For the word "Company", state the number of lines in the data that contain it, and nothing else.

....................

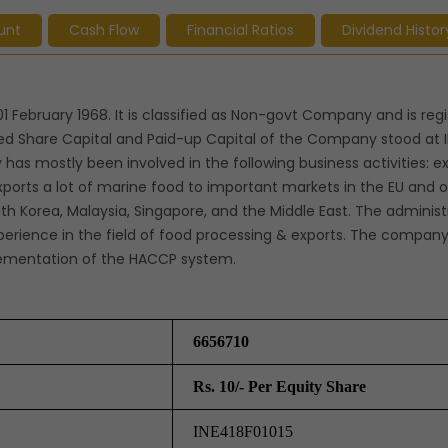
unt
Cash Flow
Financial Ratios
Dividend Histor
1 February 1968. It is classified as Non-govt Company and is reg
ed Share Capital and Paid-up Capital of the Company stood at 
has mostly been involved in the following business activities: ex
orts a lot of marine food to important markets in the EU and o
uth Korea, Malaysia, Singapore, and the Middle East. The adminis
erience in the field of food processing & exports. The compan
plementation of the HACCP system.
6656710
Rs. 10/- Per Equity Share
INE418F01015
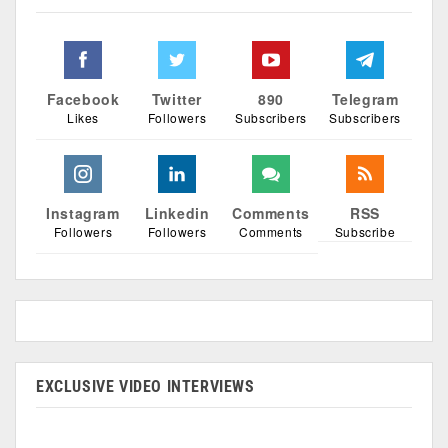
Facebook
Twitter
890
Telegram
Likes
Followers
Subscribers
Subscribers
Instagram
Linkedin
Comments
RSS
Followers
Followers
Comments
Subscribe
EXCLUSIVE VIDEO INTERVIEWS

....................

RESULT FOR THIS TASK ::
2